Selon Jo Viaene, les bancassureurs belges n'offrent aujourd'hui qu'une branche 23 bas de gamme pour monsieur Tout-le-monde alors que la formule a beaucoup plus de potentiel. «Il y a un malentendu concernant cette branche dans notre pays. Déjà rien que le nom : Branche 23. Les assureurs étrangers sont beaucoup plus créatifs lorsqu'il s'agit d'assurances-placements. Ils font véritablement du financial engineering, du travail financier sur mesure pour le client pour qui les choses restent claires : il s'agit bel et bien d'une assurance. Vous avez une couverture décès, les frais sont transparents dès le départ et c'est un placement d'au moins huit ans.»

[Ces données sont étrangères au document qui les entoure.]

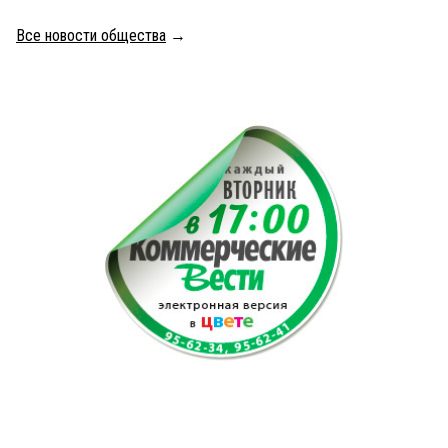
Все новости общества
→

Reste à savoir si les banquiers belges partagent ce point de vue. «Oui et non, répond Piet Van den Hoof (ING). C'est une question de perception. Derrière la branche 23 peut aussi se cacher une construction financière complexe chez les banquiers, mais cela ne semble pas être le cas. Chez les courtiers, les choses se présentent autrement. Ceux-ci ne peuvent recommander que des contrats d'assurance simples parce qu'ils ne disposent que d'une offre limitée. A ce niveau, les possibilités de la branche 23 ne sont effectivement pas exploitées.»
KBC juge précisément positif le fait que les fonds de la branche 23 vendus par les banques soient des produits grand public. «Il est logique que la majeure partie des produits de la branche 23 s'adresse au groupe des investisseurs moyens, confirme Stef Leunens. Les petits investisseurs peuvent ainsi diversifier leur fortune d'une meilleure manière.» Dexia abonde en ce sens : «C'est une manière de rendre cette sorte de produits accessible au grand public, convient la porte-parole Miek Van den Wyngaert. De plus, par le biais des assurances vie, on peut proposer des investissements dans lesquels l'aspect assurance - et donc la possibilité d'un planning successoral et d'une couverture décès - est aussi pris en compte. Ce qui n'est pas le cas dans les fonds de placement classiques.»